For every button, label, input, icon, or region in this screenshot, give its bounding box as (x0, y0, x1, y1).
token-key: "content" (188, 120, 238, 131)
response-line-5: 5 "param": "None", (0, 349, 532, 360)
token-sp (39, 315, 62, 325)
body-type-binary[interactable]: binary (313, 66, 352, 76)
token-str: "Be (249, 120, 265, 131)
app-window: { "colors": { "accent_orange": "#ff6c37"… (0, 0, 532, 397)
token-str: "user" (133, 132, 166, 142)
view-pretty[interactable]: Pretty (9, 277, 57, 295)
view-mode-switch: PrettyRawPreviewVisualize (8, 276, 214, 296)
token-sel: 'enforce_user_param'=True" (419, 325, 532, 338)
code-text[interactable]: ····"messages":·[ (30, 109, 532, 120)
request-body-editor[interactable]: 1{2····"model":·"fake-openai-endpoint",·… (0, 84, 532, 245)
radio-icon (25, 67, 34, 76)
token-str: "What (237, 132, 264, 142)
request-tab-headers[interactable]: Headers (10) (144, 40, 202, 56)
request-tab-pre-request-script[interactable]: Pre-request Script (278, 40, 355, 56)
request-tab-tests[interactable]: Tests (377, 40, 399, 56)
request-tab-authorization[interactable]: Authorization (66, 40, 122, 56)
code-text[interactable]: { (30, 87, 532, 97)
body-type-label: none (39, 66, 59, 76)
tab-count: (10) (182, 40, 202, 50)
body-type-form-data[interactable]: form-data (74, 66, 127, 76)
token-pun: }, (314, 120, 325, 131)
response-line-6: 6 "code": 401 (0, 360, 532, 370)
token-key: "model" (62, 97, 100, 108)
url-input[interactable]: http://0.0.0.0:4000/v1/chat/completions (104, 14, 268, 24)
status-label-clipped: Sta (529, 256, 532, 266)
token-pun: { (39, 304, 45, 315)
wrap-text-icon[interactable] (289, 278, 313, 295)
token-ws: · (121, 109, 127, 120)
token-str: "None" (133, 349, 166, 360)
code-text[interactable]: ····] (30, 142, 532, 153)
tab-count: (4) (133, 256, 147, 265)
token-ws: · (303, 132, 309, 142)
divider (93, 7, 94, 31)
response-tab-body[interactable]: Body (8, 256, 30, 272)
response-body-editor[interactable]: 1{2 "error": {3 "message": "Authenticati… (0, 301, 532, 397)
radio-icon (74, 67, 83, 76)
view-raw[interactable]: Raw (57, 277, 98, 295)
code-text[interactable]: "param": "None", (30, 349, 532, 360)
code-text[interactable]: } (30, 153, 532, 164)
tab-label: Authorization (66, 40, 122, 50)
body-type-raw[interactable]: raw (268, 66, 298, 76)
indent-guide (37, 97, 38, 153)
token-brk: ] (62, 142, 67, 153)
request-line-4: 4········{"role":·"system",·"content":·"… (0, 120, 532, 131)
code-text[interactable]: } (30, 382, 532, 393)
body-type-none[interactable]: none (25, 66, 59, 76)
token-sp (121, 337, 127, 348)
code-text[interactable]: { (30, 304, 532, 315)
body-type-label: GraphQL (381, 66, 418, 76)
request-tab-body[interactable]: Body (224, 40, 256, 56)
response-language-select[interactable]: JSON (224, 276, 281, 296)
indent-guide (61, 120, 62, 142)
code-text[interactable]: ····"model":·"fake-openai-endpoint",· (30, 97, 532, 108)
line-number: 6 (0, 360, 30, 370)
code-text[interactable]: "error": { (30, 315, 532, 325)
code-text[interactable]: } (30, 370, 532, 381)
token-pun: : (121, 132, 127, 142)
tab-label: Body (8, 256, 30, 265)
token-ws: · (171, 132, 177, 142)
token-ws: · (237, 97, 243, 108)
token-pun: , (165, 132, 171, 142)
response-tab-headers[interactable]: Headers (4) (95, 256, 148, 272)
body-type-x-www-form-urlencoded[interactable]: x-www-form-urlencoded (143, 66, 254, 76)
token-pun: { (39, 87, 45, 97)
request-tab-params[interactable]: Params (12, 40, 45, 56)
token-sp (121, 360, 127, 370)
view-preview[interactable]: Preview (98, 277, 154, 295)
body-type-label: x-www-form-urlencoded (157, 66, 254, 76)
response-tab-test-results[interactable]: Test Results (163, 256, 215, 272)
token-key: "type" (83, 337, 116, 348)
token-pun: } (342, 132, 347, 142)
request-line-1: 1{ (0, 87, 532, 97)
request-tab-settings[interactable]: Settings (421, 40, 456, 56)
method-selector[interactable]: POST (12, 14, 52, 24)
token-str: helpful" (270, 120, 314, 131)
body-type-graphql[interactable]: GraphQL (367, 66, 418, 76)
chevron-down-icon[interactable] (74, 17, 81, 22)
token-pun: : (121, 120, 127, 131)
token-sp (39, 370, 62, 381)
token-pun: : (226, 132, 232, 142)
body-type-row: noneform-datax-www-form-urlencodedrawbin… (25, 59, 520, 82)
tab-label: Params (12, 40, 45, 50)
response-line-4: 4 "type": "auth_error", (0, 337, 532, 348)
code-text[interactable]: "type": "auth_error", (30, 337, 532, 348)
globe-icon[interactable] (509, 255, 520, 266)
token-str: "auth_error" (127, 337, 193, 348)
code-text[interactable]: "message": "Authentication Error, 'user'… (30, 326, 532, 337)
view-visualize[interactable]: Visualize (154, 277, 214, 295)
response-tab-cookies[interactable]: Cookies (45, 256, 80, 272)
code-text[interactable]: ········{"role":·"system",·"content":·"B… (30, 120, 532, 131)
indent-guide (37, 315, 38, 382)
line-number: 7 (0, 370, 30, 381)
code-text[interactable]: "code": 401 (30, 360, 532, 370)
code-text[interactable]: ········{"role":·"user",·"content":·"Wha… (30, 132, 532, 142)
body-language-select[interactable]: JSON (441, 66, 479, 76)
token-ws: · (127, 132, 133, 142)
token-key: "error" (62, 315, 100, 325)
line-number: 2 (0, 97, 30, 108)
━━━━━━
#### TASK DIRECTIONS
Find the word "fake" in the entries. Copy each line that holds it.

#### RESULT OF THIS TASK
request-body-editor[interactable]: 1{2····"model":·"fake-openai-endpoint",·… (0, 84, 532, 245)
code-text[interactable]: ····"model":·"fake-openai-endpoint",· (30, 97, 532, 108)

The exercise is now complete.